I know that it's been a while since I've posted. It's been crazy trying to get everything on my Christmas list done before the fam flies in for a visit. I actually finished my last book a couple days ago. Finally got some time to write about it...
The Blue Sword
Author: Robin McKinley
Rating: 3 stars (out of 5)
Review: In The Blue Sword, young Harry Crewe is living with her new guardians in an outpost palace at the edge of the land of the Hillmen. Her life as an Outlander in this desert initially bores her, but a visit by the Hill-King and his Riders results in Harry being thrust into the Hillmen's world, where she not only adjusts, but thrives.

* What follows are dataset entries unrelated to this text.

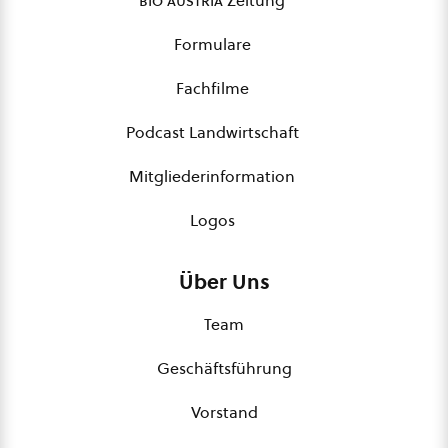
bio austria
Zeitung
Formulare
Fachfilme
Podcast Landwirtschaft
Mitgliederinformation
Logos
Über Uns
Team
Geschäftsführung
Vorstand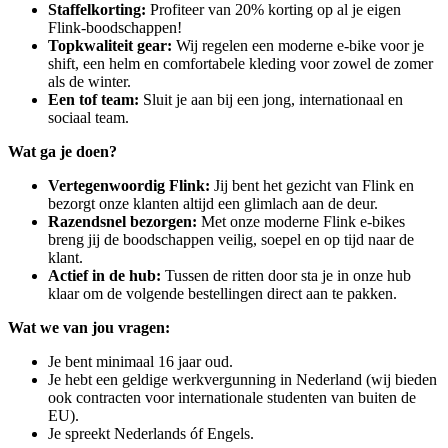
Staffelkorting:
Profiteer van 20% korting op al je eigen
Flink-boodschappen!
Topkwaliteit gear:
Wij regelen een moderne e-bike voor je
shift, een helm en comfortabele kleding voor zowel de zomer
als de winter.
Een tof team:
Sluit je aan bij een jong, internationaal en
sociaal team.
Wat ga je doen?
Vertegenwoordig Flink:
Jij bent het gezicht van Flink en
bezorgt onze klanten altijd een glimlach aan de deur.
Razendsnel bezorgen:
Met onze moderne Flink e-bikes
breng jij de boodschappen veilig, soepel en op tijd naar de
klant.
Actief in de hub:
Tussen de ritten door sta je in onze hub
klaar om de volgende bestellingen direct aan te pakken.
Wat we van jou vragen:
Je bent minimaal 16 jaar oud.
Je hebt een geldige werkvergunning in Nederland (wij bieden
ook contracten voor internationale studenten van buiten de
EU).
Je spreekt Nederlands óf Engels.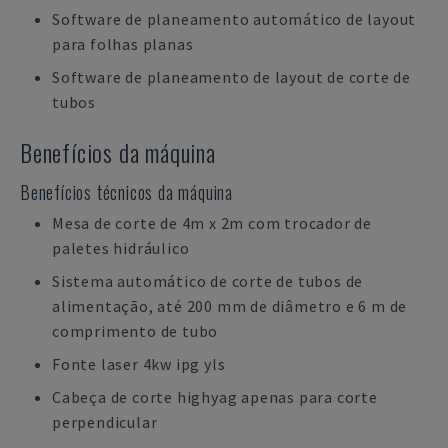
Software de planeamento automático de layout
para folhas planas
Software de planeamento de layout de corte de
tubos
Benefícios da máquina
Benefícios técnicos da máquina
Mesa de corte de 4m x 2m com trocador de
paletes hidráulico
Sistema automático de corte de tubos de
alimentação, até 200 mm de diâmetro e 6 m de
comprimento de tubo
Fonte laser 4kw ipg yls
Cabeça de corte highyag apenas para corte
perpendicular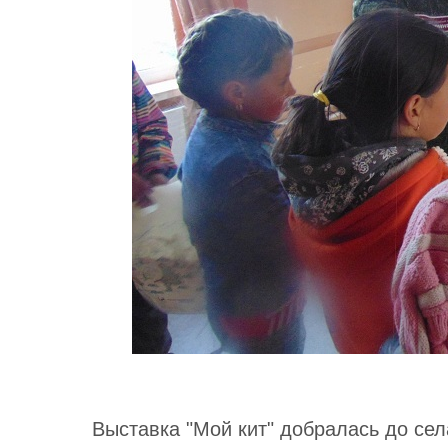
Выставка "Мой кит" добралась до се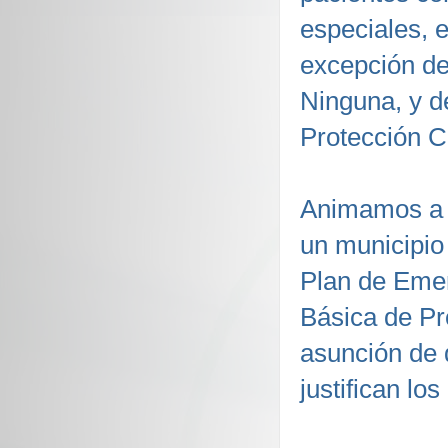
especiales, 
excepción de
Ninguna, y d
Protección Ci
Animamos a l
un municipio
Plan de Emer
Básica de Pro
asunción de 
justifican lo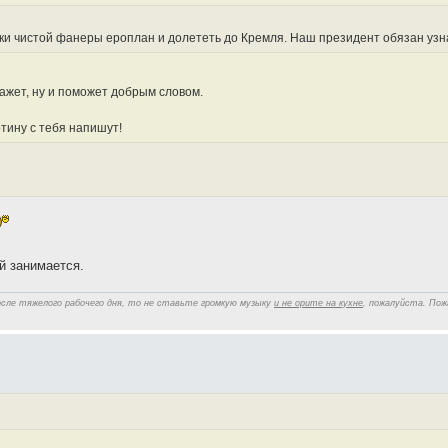
ки чистой фанеры ероплан и долететь до Кремля. Наш президент обязан узнать
кажет, ну и поможет добрым словом.
ртину с тебя напишут!
й занимается.
осле тяжелого рабочего дня, то не ставьте громкую музыку
и не орите на кухне
, пожалуйста. Пож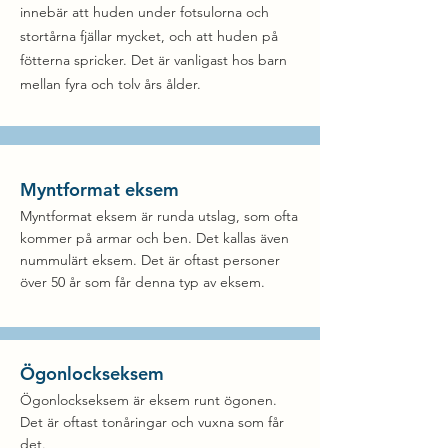
innebär att huden under fotsulorna och
stortårna fjällar mycket, och att huden på
fötterna spricker. Det är vanligast hos barn
mellan fyra och tolv års ålder. ​
Myntformat eksem
Myntformat eksem är runda utslag, som ofta
kommer på armar och ben. Det kallas även
nummulärt eksem. Det är oftast personer
över 50 år som får denna typ av eksem.
Ögonlockseksem
Ögonlockseksem är eksem runt ögonen.
Det är oftast tonåringar och vuxna som får
det.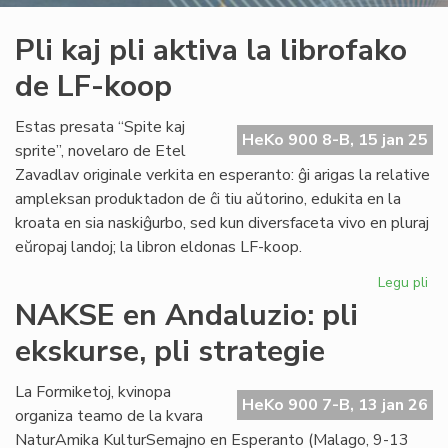
Pli kaj pli aktiva la librofako
de LF-koop
Estas presata “Spite kaj
HeKo 900 8-B, 15 jan 25
sprite”, novelaro de Etel
Zavadlav originale verkita en esperanto: ĝi arigas la relative
ampleksan produktadon de ĉi tiu aŭtorino, edukita en la
kroata en sia naskiĝurbo, sed kun diversfaceta vivo en pluraj
eŭropaj landoj; la libron eldonas LF-koop.
Legu pli
pri
Pli
NAKSE en Andaluzio: pli
kaj
ekskurse, pli strategie
pli
akt
la
La Formiketoj, kvinopa
HeKo 900 7-B, 13 jan 26
lib
organiza teamo de la kvara
de
NaturAmika KulturSemajno en Esperanto (Malago, 9-13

I have to admit that I had a lot of trouble getting through this book. It's not an easy page-turner, a la The Alchemyst or The Warrior Heir. The writing style is much less compelling. It's almost "quaint" in its execution, very pleasant, but also reserved. Even at points of the story as intense as fighting for one's life, the author does not veer from her matter-of-fact recounting of the events. That's not to say that she writes with no emotion; it's just subdued, as if McKinley is holding herself to some standard of propriety.
But although emotion is more of a background element in this book, it is the engrossing, detailed world that takes center stage. McKinley's description of Harry's surroundings, Hillmen traditions and legends are immersive. Both the Outlander and Hillmen worlds and cultures are familiar, as the author borrows from colonial and desert nomadic material to help build her realm. This backdrop serves to more easily introduce the reader to the very original characters, exotic creatures, and stories McKinley creates.
Overall, I can understand why this book has become a classic in the young adult fantasy realm. For me, it's a matter of personal taste in writing style, and The Blue Sword just happens to be of a writing voice that I don't particularly fancy.